Work instruction:
Please reproduce the listing in its entirety, exactly as written, but without images.

Data excerpts:
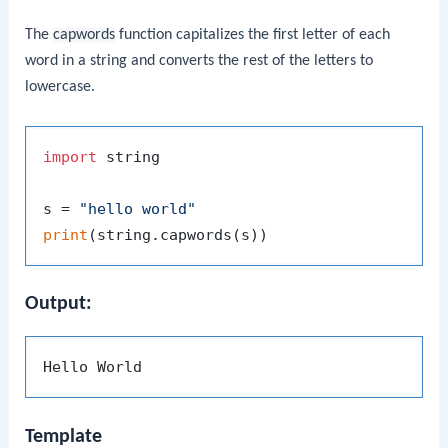
The
capwords
function capitalizes the first letter of each
word in a string and converts the rest of the letters to
lowercase.
import
 string

s = 
"hello world"
print
Output:
Template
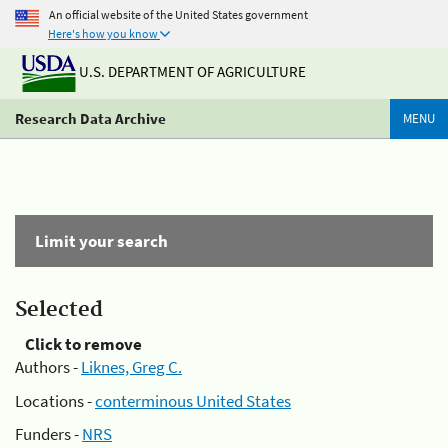
An official website of the United States government
Here's how you know
U.S. DEPARTMENT OF AGRICULTURE
Research Data Archive
MENU
Limit your search
Selected
Click to remove
Authors -
Liknes, Greg C.
Locations -
conterminous United States
Funders -
NRS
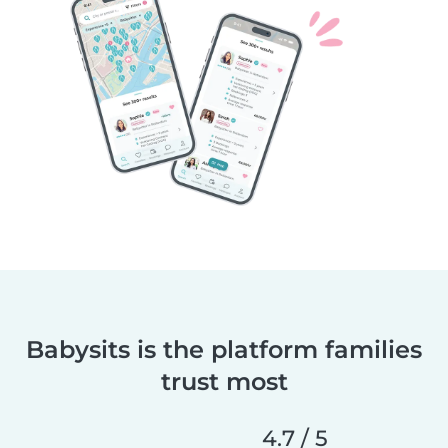
Babysits is the platform families
trust most
4.7 / 5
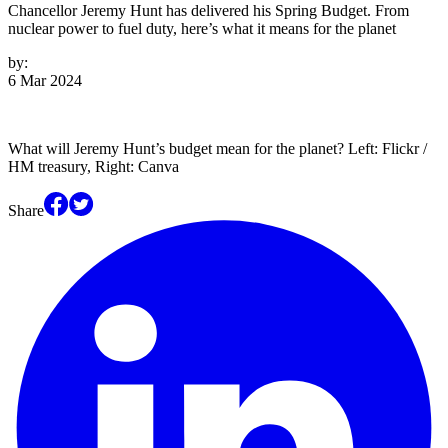
Chancellor Jeremy Hunt has delivered his Spring Budget. From
nuclear power to fuel duty, here’s what it means for the planet
by:
6 Mar 2024
What will Jeremy Hunt’s budget mean for the planet? Left: Flickr /
HM treasury, Right: Canva
Share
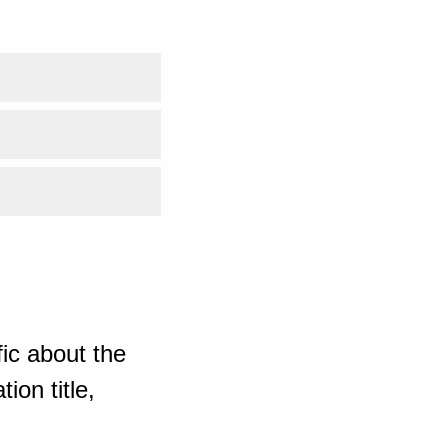
ic about the
ion title,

Reply to the exercise:
The
capwords
function capitalizes the first letter of each
word in a string and converts the rest of the letters to
lowercase.
import
 string

s = 
"hello world"
print
Output:
Template
An official website of the United States government
Here's how you know
U.S. DEPARTMENT OF AGRICULTURE
Research Data Archive
MENU
Limit your search
Selected
Click to remove
Authors -
Liknes, Greg C.
Locations -
conterminous United States
Funders -
NRS
Babysits is the platform families
trust most
4.7 / 5
Chancellor Jeremy Hunt has delivered his Spring Budget. From
nuclear power to fuel duty, here’s what it means for the planet
by:
6 Mar 2024
What will Jeremy Hunt’s budget mean for the planet? Left: Flickr /
HM treasury, Right: Canva
Share
ic about the
ion title,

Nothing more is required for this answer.